What is required
Could you retype the records word for word but without any pictures?

Screenshot grounding data
——————————

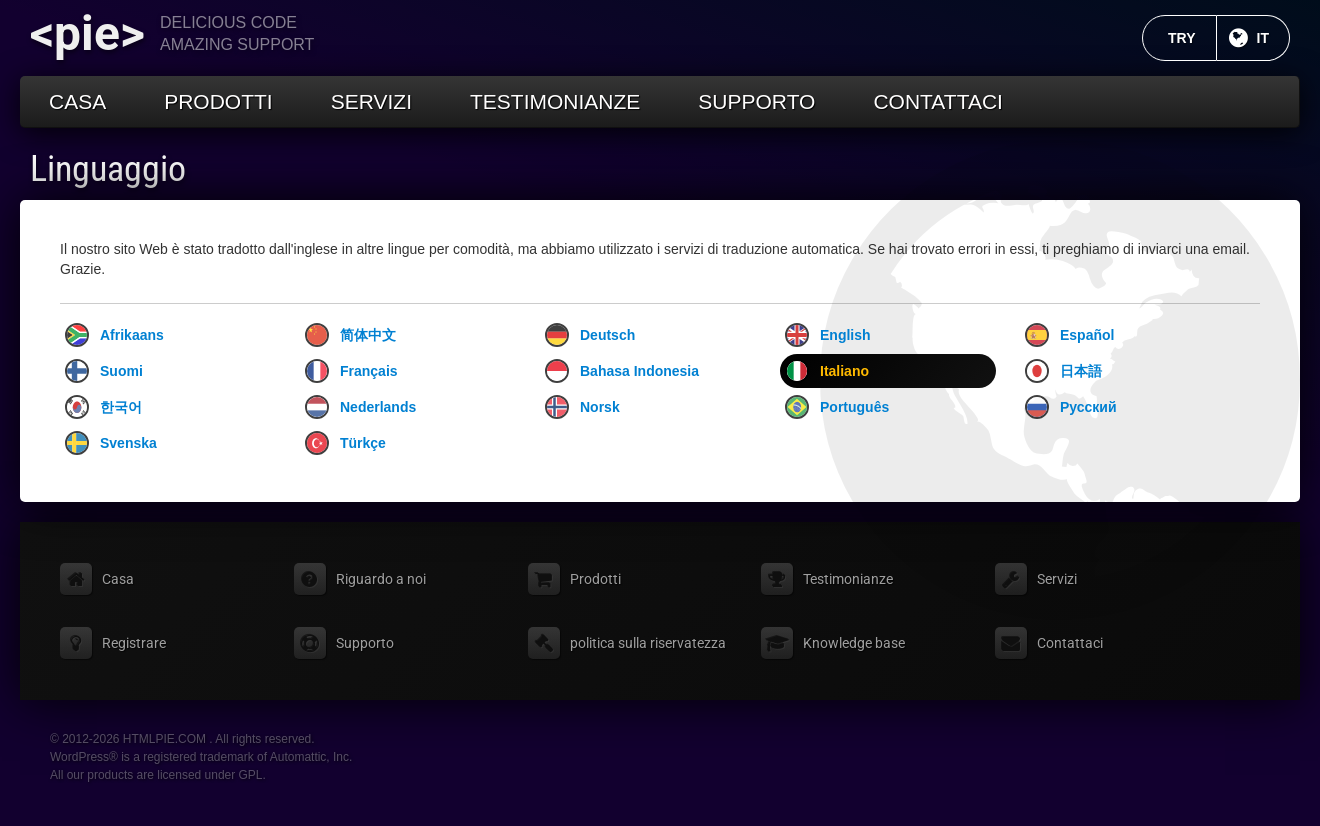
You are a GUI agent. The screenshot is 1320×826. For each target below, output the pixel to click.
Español (1069, 335)
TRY (1192, 38)
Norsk (582, 407)
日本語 (1063, 371)
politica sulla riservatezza (648, 643)
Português (837, 407)
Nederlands (360, 407)
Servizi (371, 101)
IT (1273, 38)
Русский (1071, 407)
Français (351, 371)
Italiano (827, 371)
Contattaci (938, 101)
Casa (77, 101)
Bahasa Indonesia (622, 371)
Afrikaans (114, 335)
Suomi (104, 371)
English (828, 335)
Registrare (134, 643)
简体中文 (350, 335)
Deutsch (590, 335)
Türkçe (345, 443)
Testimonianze (555, 101)
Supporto (756, 101)
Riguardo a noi (381, 579)
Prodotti (218, 101)
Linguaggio (108, 169)
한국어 (103, 407)
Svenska (111, 443)
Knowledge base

——————————

Expected answer
You are a GUI agent. The screenshot is 1320×826. For each target below, output the pixel to click.
Español (1069, 335)
TRY (1192, 38)
Norsk (582, 407)
日本語 (1063, 371)
politica sulla riservatezza (648, 643)
Português (837, 407)
Nederlands (360, 407)
Servizi (371, 101)
IT (1273, 38)
Русский (1071, 407)
Français (351, 371)
Italiano (827, 371)
Contattaci (938, 101)
Casa (77, 101)
Bahasa Indonesia (622, 371)
Afrikaans (114, 335)
Suomi (104, 371)
English (828, 335)
Registrare (134, 643)
简体中文 (350, 335)
Deutsch (590, 335)
Türkçe (345, 443)
Testimonianze (555, 101)
Supporto (756, 101)
Riguardo a noi (381, 579)
Prodotti (218, 101)
Linguaggio (108, 169)
한국어 (103, 407)
Svenska (111, 443)
Knowledge base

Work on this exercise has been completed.